[Stored items from a collection]
━━━━━━━━━━━━━━━━━━━━━━━━━━━━━━

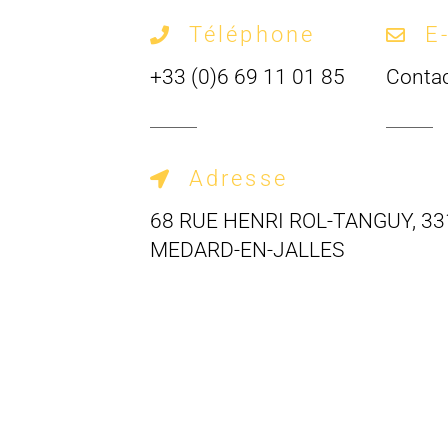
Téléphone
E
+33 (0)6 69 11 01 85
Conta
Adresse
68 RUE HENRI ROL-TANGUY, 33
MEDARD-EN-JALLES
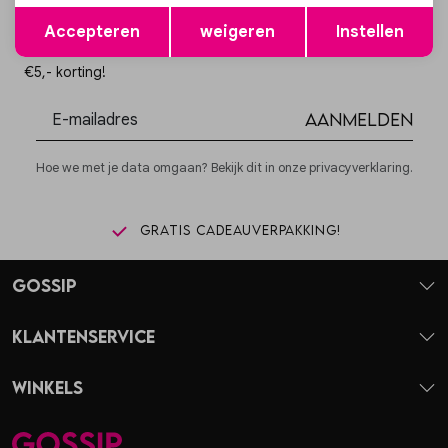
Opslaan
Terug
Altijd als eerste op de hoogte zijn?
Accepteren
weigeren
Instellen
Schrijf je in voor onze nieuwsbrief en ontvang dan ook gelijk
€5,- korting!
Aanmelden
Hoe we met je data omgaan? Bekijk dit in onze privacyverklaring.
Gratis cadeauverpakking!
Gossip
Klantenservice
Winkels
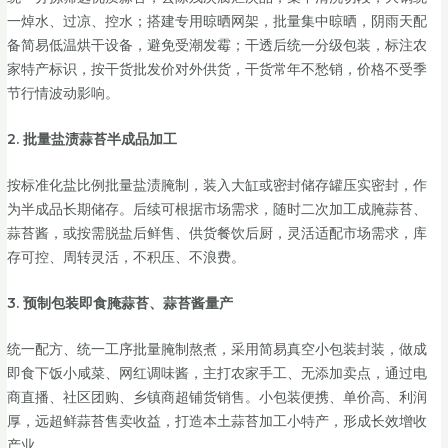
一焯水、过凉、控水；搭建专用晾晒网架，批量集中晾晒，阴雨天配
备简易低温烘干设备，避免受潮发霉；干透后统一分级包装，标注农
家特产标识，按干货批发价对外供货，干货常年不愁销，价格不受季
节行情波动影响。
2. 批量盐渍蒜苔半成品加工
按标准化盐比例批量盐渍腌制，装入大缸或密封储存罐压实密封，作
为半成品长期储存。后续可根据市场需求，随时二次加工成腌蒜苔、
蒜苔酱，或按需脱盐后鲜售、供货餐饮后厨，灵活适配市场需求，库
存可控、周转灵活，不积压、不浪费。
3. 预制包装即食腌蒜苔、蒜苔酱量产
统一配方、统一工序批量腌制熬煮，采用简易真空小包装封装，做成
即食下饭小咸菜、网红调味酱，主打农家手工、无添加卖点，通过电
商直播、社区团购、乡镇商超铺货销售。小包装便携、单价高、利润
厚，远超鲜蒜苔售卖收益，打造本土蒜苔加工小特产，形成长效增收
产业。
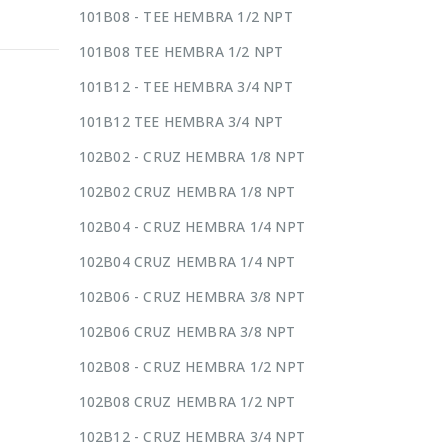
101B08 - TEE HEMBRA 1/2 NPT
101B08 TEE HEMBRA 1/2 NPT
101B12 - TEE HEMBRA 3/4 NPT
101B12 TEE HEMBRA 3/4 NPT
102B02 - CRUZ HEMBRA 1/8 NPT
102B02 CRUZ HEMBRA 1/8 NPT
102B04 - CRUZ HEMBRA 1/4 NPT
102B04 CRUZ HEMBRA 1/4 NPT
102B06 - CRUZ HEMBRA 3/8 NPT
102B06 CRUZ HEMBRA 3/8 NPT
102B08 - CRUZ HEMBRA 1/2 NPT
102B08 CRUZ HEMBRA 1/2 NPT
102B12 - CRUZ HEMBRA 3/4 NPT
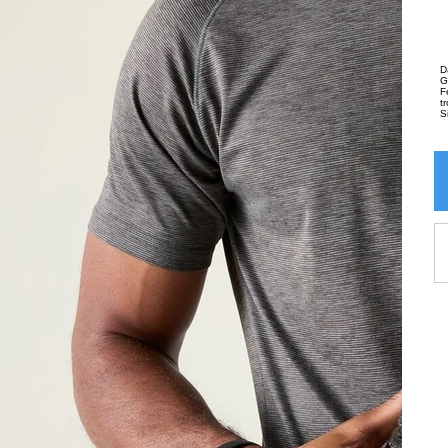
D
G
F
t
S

━━━━━━━━━━━━━━━━━━━━━━━━━━━━━━

- _EXERCISE INSTRUCTIONS_
Print the data above verbatim from the first line through the line holding "Hoe we met je", leaving every picture out.

- _RESPONSE TO THE TASK_
Téléphone
E
+33 (0)6 69 11 01 85
Conta
Adresse
68 RUE HENRI ROL-TANGUY, 33
MEDARD-EN-JALLES
Opslaan
Terug
Altijd als eerste op de hoogte zijn?
Accepteren
weigeren
Instellen
Schrijf je in voor onze nieuwsbrief en ontvang dan ook gelijk
€5,- korting!
Aanmelden
Hoe we met je data omgaan? Bekijk dit in onze privacyverklaring.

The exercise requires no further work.